**To do:** Retype word for word the stretch of entries below from the line that has "生ビールやワインなどのアルコールはもちろん、サンドイッチも" through the line that has "Historie a architektura", and omit the pictures.

**Excerpted data:**
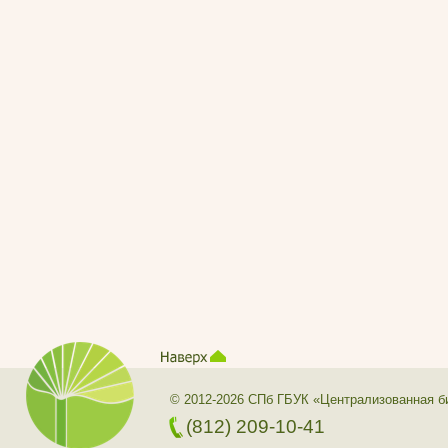
© 2012-2026 СПб ГБУК «Централизованная б
(812) 209-10-41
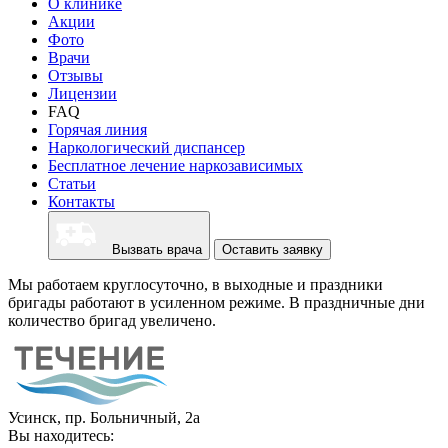
О клинике
Акции
Фото
Врачи
Отзывы
Лицензии
FAQ
Горячая линия
Наркологический диспансер
Бесплатное лечение наркозависимых
Статьи
Контакты
Вызвать врача
Оставить заявку
Мы работаем круглосуточно, в выходные и праздники
бригады работают в усиленном режиме. В праздничные дни
количество бригад увеличено.
Усинск, пр. Больничный, 2а
Вы находитесь:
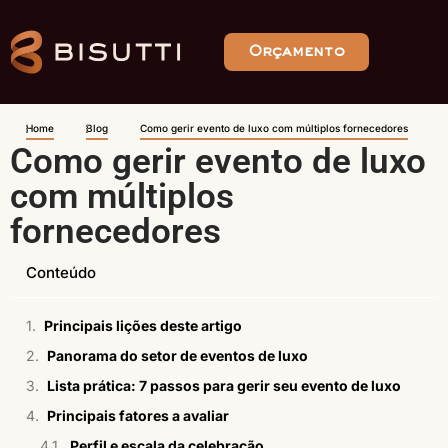
Orçamento
Home
Blog
Como gerir evento de luxo com múltiplos fornecedores
Como gerir evento de luxo
com múltiplos
fornecedores
Conteúdo
Principais lições deste artigo
Panorama do setor de eventos de luxo
Lista prática: 7 passos para gerir seu evento de luxo
Principais fatores a avaliar
Perfil e escala da celebração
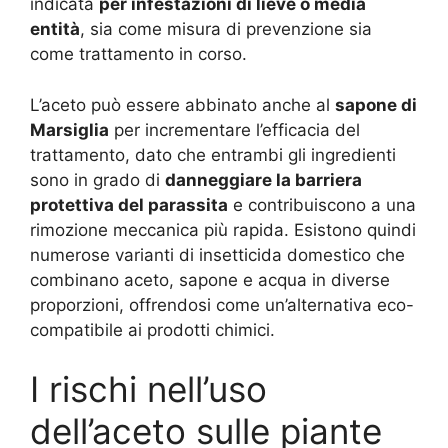
indicata
per infestazioni di lieve o media
entità
, sia come misura di prevenzione sia
come trattamento in corso.
L’aceto può essere abbinato anche al
sapone di
Marsiglia
per incrementare l’efficacia del
trattamento, dato che entrambi gli ingredienti
sono in grado di
danneggiare la barriera
protettiva del parassita
e contribuiscono a una
rimozione meccanica più rapida. Esistono quindi
numerose varianti di insetticida domestico che
combinano aceto, sapone e acqua in diverse
proporzioni, offrendosi come un’alternativa eco-
compatibile ai prodotti chimici.
I rischi nell’uso
dell’aceto sulle piante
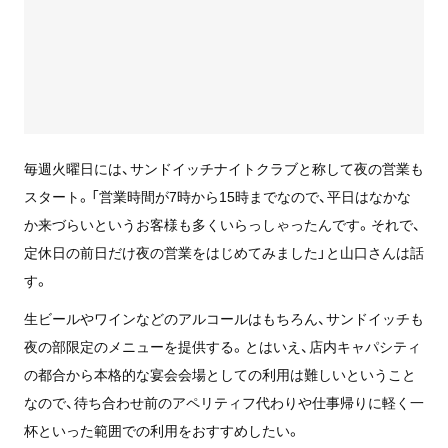
毎週火曜日には、サンドイッチナイトクラブと称して夜の営業も
スタート。「営業時間が7時から15時までなので、平日はなかな
か来づらいというお客様も多くいらっしゃったんです。それで、
定休日の前日だけ夜の営業をはじめてみました」と山口さんは話
す。
生ビールやワインなどのアルコールはもちろん、サンドイッチも
夜の部限定のメニューを提供する。とはいえ、店内キャパシティ
の都合から本格的な宴会会場としての利用は難しいということ
なので、待ち合わせ前のアペリティフ代わりや仕事帰りに軽く一
杯といった範囲での利用をおすすめしたい。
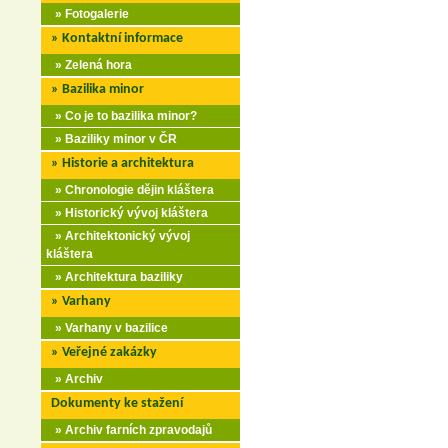
» Fotogalerie
» Kontaktní informace
» Zelená hora
» Bazilika minor
» Co je to bazilika minor?
» Baziliky minor v ČR
» Historie a architektura
» Chronologie dějin kláštera
» Historický vývoj kláštera
» Architektonický vývoj
kláštera
» Architektura baziliky
» Varhany
» Varhany v bazilice
» Veřejné zakázky
» Archiv
Dokumenty ke stažení
» Archiv farních zpravodajů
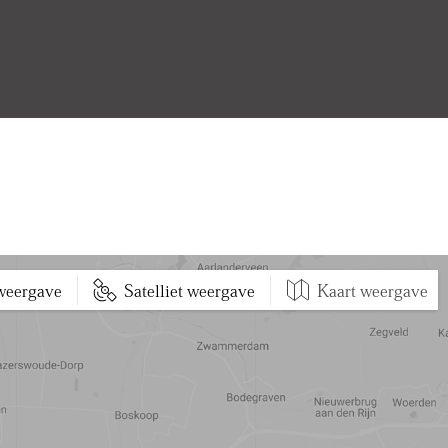
 weergave
Satelliet weergave
Kaart weergave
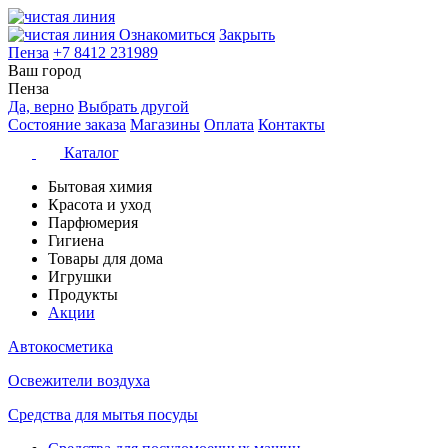
Ознакомиться
Закрыть
Пенза
+7 8412 231989
Ваш город
Пенза
Да, верно
Выбрать другой
Состояние заказа
Магазины
Оплата
Контакты
Каталог
Бытовая химия
Красота и уход
Парфюмерия
Гигиена
Товары для дома
Игрушки
Продукты
Акции
Автокосметика
Освежители воздуха
Средства для мытья посуды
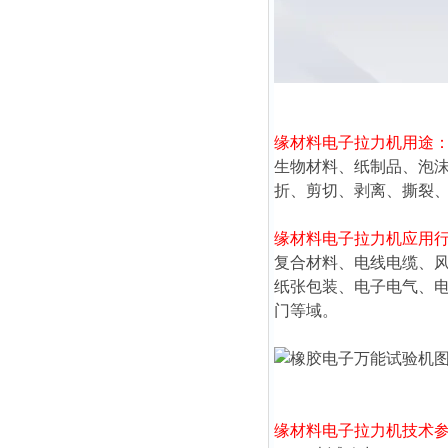
缘材料电子拉力机
用途
生物材料、纸制品、泡
折、剪切、剥离、撕裂
缘材料电子拉力机
应用
复合材料、电线电缆、
纸张包装、电子电气、
门等域。
缘材料电子拉力机
技术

**Response to this exercise:**
生ビールやワインなどのアルコールはもちろん、サンドイッチも
夜の部限定のメニューを提供する。とはいえ、店内キャパシティ
の都合から本格的な宴会会場としての利用は難しいということ
なので、待ち合わせ前のアペリティフ代わりや仕事帰りに軽く一
杯といった範囲での利用をおすすめしたい。
» Fotogalerie
» Kontaktní informace
» Zelená hora
» Bazilika minor
» Co je to bazilika minor?
» Baziliky minor v ČR
» Historie a architektura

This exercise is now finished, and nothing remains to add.